Always keep in mind what character set your data is in and use the proper methods to deal with it (e.g. always specify the correct charset when using [fphp]htmlentities[/fphp]) otherwise you might end up with security problems even though you’re “escaping.”
Seriously, though. You should be thinking “How do I make this secure?” before the first line of code is written, not when you’re getting ready to push to production. That’s why there are so many insecure programs on the market today (and PHP is notoriously bad for hosting many of them).
I agree in principal, but 5 times is not enough for a regular person. You can raise that to 10 or even 50, and still combat brute force.
I only chime in with this because I always forget which email address, user name or password I used for a particular site… sometimes I have to guess more than 5 times… and I HATE getting my account locked.
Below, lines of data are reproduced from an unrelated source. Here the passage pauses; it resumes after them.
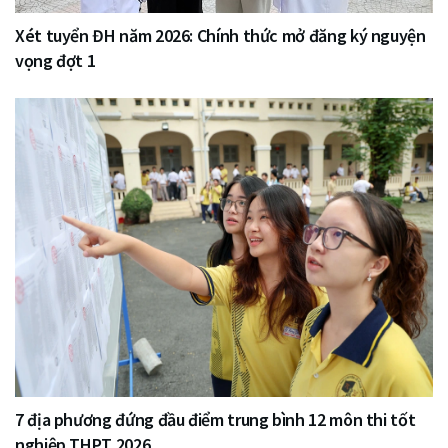
Xét tuyển ĐH năm 2026: Chính thức mở đăng ký nguyện
vọng đợt 1
7 địa phương đứng đầu điểm trung bình 12 môn thi tốt
nghiệp THPT 2026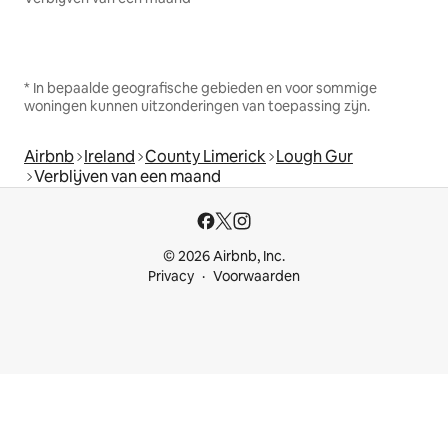
* In bepaalde geografische gebieden en voor sommige
woningen kunnen uitzonderingen van toepassing zijn.
Airbnb
Ireland
County Limerick
Lough Gur
Verblijven van een maand
© 2026 Airbnb, Inc.
Privacy
Voorwaarden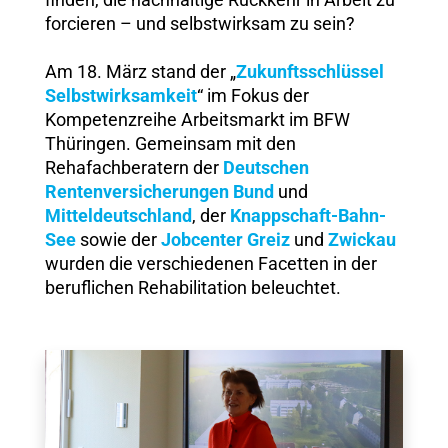
forcieren – und selbstwirksam zu sein?
Am 18. März stand der „
Zukunftsschlüssel
Selbstwirksamkeit
“ im Fokus der
Kompetenzreihe Arbeitsmarkt im BFW
Thüringen. Gemeinsam mit den
Rehafachberatern der
Deutschen
Rentenversicherungen Bund
und
Mitteldeutschland
, der
Knappschaft-Bahn-
See
sowie der
Jobcenter Greiz
und
Zwickau
wurden die verschiedenen Facetten in der
beruflichen Rehabilitation beleuchtet.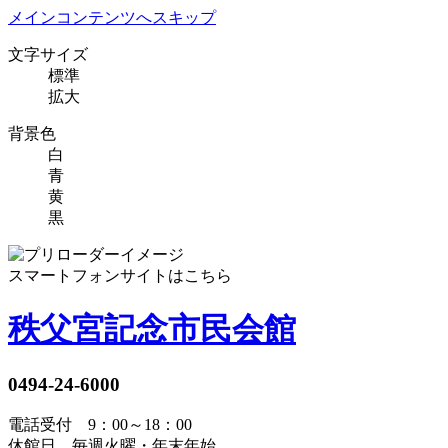
メインコンテンツへスキップ
文字サイズ
標準
拡大
背景色
白
青
黄
黒
スマートフォンサイトはこちら
秩父宮記念市民会館
0494-24-6000
電話受付 9：00～18：00
休館日 毎週火曜・年末年始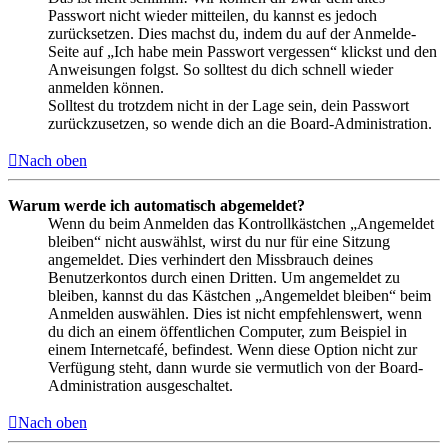
Passwort nicht wieder mitteilen, du kannst es jedoch
zurücksetzen. Dies machst du, indem du auf der Anmelde-
Seite auf „Ich habe mein Passwort vergessen“ klickst und den
Anweisungen folgst. So solltest du dich schnell wieder
anmelden können.
Solltest du trotzdem nicht in der Lage sein, dein Passwort
zurückzusetzen, so wende dich an die Board-Administration.
Nach oben
Warum werde ich automatisch abgemeldet?
Wenn du beim Anmelden das Kontrollkästchen „Angemeldet
bleiben“ nicht auswählst, wirst du nur für eine Sitzung
angemeldet. Dies verhindert den Missbrauch deines
Benutzerkontos durch einen Dritten. Um angemeldet zu
bleiben, kannst du das Kästchen „Angemeldet bleiben“ beim
Anmelden auswählen. Dies ist nicht empfehlenswert, wenn
du dich an einem öffentlichen Computer, zum Beispiel in
einem Internetcafé, befindest. Wenn diese Option nicht zur
Verfügung steht, dann wurde sie vermutlich von der Board-
Administration ausgeschaltet.
Nach oben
To the OP, if you even have to ask this question - do yourself a favor and get one of the good books mentioned above that cover the topic in detail. Seriously, you need an education that you won’t get from a few forum posts. Just trying to help.
The XSS Cheat Sheet is a checklist for XSS (cross site scripting) exploits.
Note that even if you have no XSS exploits, you also need to check for CSRF (cross domain request forgery), login-CSRF, and even clickjacking, and that is just on the client side. Server-side you will need to check for SQL and command injection flaws, and all manner of other validation and filtering related vulnerabilities.
Essential PHP Security is quite dated, so I wouldn’t use that as a definitive checklist. For one, I don’t think it even mentions the danger of serving uploaded files inline. There are probably other things that it is missing.
I don’t know of any definite checklist though. Maybe I’ll start one.